Mata Mama terbelalak. Mungkin ia kaget mendengar anak tercintanya hanya menjadi seekor sapi dalam iklan kecil pula.
“Raja belum syuting lagi.” Jawabnya lirih.
“Kenapa?”
“Di tolak!”
Mama tersenyum miring, merasa apa yang dikatakannya dulu itu benar. Tidak mudah terjun di dunia entertainment. “Benar kan yang Mama bilang? Raja, sebenarnya kamu nggak perlu melakukan ini. Kamu nggak perlu memulai dari bawah, kalau kamu bisa langsung seperti Revand. Semua itu membuang waktu, sayang.”
“Mama, please, jangan halangi keinginanku. Raja ingin meraih semuanya sendiri. Raja nggak akan pernah putus asa kok, meskipun Raja belum bisa dapatkan peran penting.”
“Mama tidak tau, entah dari mana sifat keras kepalamu itu.”
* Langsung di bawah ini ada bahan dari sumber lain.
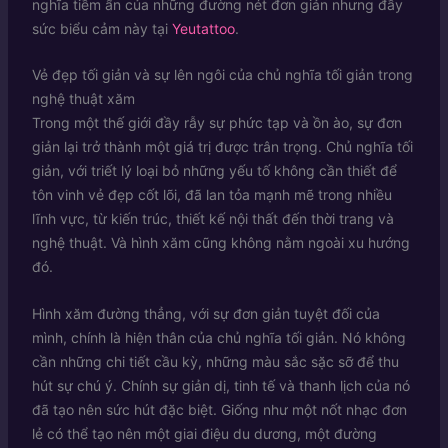
nghĩa tiềm ẩn của những đường nét đơn giản nhưng đầy
sức biểu cảm này tại
Yeutattoo
.
Vẻ đẹp tối giản và sự lên ngôi của chủ nghĩa tối giản trong
nghệ thuật xăm
Trong một thế giới đầy rẫy sự phức tạp và ồn ào, sự đơn
giản lại trở thành một giá trị được trân trọng. Chủ nghĩa tối
giản, với triết lý loại bỏ những yếu tố không cần thiết để
tôn vinh vẻ đẹp cốt lõi, đã lan tỏa mạnh mẽ trong nhiều
lĩnh vực, từ kiến trúc, thiết kế nội thất đến thời trang và
nghệ thuật. Và hình xăm cũng không nằm ngoài xu hướng
đó.
Hình xăm đường thẳng, với sự đơn giản tuyệt đối của
mình, chính là hiện thân của chủ nghĩa tối giản. Nó không
cần những chi tiết cầu kỳ, những màu sắc sặc sỡ để thu
hút sự chú ý. Chính sự giản dị, tinh tế và thanh lịch của nó
đã tạo nên sức hút đặc biệt. Giống như một nốt nhạc đơn
lẻ có thể tạo nên một giai điệu du dương, một đường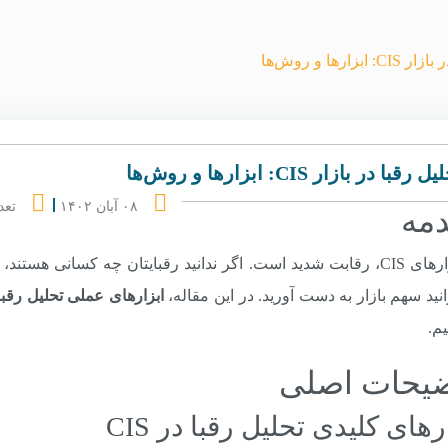
بزارها و روش‌ها
 رقبا در بازار CIS: ابزارها و روش‌ها
۰۸ آبان ۱۴۰۲
تعد
مه
در بازارهای CIS، رقابت شدید است. اگر ندانید رقبایتان چه کسانی 
انید سهم بازار به دست آورید. در این مقاله،
ابزارهای عملی تحلیل رقبا
م.
یحات اصلی
رهای کلیدی تحلیل رقبا در CIS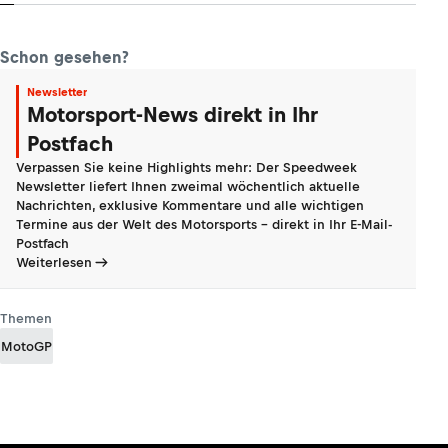
Schon gesehen?
Newsletter
Motorsport-News direkt in Ihr
Postfach
Verpassen Sie keine Highlights mehr: Der Speedweek
Newsletter liefert Ihnen zweimal wöchentlich aktuelle
Nachrichten, exklusive Kommentare und alle wichtigen
Termine aus der Welt des Motorsports - direkt in Ihr E-Mail-
Postfach
Weiterlesen
Themen
MotoGP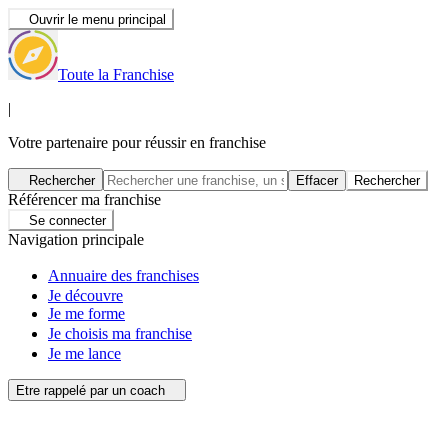
Ouvrir le menu principal
Toute la Franchise
|
Votre partenaire pour réussir en franchise
Rechercher
Effacer
Rechercher
Référencer ma franchise
Se connecter
Navigation principale
Annuaire des franchises
Je découvre
Je me forme
Je choisis ma franchise
Je me lance
Etre rappelé par un coach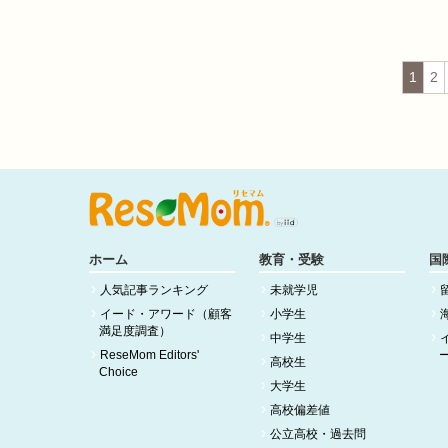
1
2
ホーム
教育・受験
国
人気記事ランキング
未就学児
イード・アワード（顧客
小学生
満足度調査）
中学生
ReseMom Editors'
高校生
Choice
大学生
高校偏差値
公立高校・過去問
Raja diam. Hanya sebentar memberikan senyum tipis ke Mamanya, lalu ia membuka ransel kesayangannya, dan mengambil amplop besar dan meletakkannya ke atas meja kerja Mamanya.
Mama-nya Raja menaruh heran. Keningnya berkerut dan alis matanya naik sebelah. Terang saja Mama-nya Raja heran. Raja meletakkan amplop besar tanpa kata keterangan, jelas membuat Mama-nya bingung.
“Apa ini?” tanya Mama-nya Raja.
“Raja boleh minta tolong nggak, Ma? Sekali ini saja.” bukannya menjawab, Raja malah meminta Mamanya memenuhi permintaannya.
Mama-nya Raja tak menjawab, namun anggukan kepalanya cukup membuat Raja senang.
“Itu naskah temen Raja, Ma. Raja minta tolong, Mama terbitkan naskah itu di penerbit Mama yah!” bujuknya pelan.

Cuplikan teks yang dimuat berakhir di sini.